Data for processing START

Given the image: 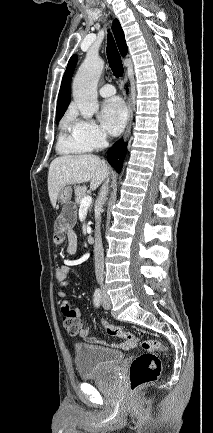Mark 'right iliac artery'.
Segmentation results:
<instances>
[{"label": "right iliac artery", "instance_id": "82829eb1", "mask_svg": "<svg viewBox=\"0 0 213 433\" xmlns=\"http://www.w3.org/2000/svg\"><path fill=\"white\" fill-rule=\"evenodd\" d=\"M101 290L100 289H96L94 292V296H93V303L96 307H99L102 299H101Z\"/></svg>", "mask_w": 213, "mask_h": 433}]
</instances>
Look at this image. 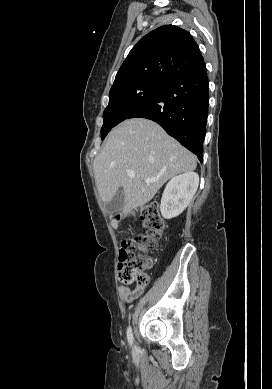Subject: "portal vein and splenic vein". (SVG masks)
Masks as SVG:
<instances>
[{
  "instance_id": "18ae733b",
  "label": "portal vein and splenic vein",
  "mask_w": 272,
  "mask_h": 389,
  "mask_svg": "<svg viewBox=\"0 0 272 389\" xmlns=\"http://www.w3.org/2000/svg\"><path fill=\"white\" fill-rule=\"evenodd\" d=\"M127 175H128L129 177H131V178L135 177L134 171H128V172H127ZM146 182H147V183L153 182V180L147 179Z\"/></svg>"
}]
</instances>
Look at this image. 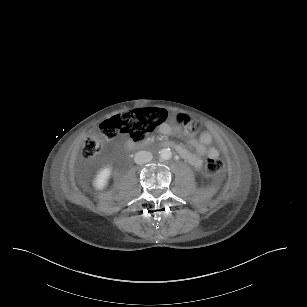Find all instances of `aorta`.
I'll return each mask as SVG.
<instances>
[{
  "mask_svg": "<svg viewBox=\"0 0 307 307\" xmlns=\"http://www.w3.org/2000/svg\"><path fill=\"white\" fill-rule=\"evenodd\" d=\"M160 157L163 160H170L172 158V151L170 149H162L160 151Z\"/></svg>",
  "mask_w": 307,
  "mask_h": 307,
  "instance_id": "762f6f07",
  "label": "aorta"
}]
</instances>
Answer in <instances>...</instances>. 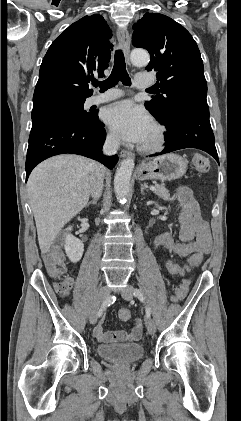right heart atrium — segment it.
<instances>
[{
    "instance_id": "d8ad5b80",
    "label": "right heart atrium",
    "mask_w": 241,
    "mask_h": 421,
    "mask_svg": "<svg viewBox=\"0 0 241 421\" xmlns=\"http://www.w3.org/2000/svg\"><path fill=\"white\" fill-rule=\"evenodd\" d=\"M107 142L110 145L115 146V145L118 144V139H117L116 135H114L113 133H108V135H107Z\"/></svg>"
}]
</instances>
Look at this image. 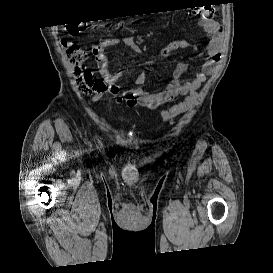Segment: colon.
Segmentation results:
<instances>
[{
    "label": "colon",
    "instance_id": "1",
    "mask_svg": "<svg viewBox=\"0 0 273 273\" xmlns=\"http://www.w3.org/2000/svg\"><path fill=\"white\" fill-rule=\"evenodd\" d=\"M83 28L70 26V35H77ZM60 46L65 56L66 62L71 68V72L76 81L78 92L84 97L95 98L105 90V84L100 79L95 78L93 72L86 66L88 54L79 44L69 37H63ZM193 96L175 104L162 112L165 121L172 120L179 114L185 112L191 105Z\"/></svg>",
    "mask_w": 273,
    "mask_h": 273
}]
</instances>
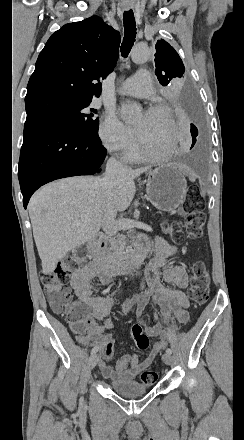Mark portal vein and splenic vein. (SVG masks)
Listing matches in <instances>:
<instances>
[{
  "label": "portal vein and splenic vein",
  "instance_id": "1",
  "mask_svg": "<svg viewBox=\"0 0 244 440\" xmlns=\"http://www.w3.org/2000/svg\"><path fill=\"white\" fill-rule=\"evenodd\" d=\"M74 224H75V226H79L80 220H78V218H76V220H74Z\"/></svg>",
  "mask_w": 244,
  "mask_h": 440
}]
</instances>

Data for processing END

### Instructions to follow:
Repeat exactly the lines from the one containing "Mark portal vein" to the last line of the records above, including both, and leave out any pictures.

### Expected answer:
Mark portal vein and splenic vein. (SVG masks)
Listing matches in <instances>:
<instances>
[{
  "label": "portal vein and splenic vein",
  "instance_id": "1",
  "mask_svg": "<svg viewBox=\"0 0 244 440\" xmlns=\"http://www.w3.org/2000/svg\"><path fill=\"white\" fill-rule=\"evenodd\" d=\"M74 224H75V226H79L80 220H78V218H76V220H74Z\"/></svg>",
  "mask_w": 244,
  "mask_h": 440
}]
</instances>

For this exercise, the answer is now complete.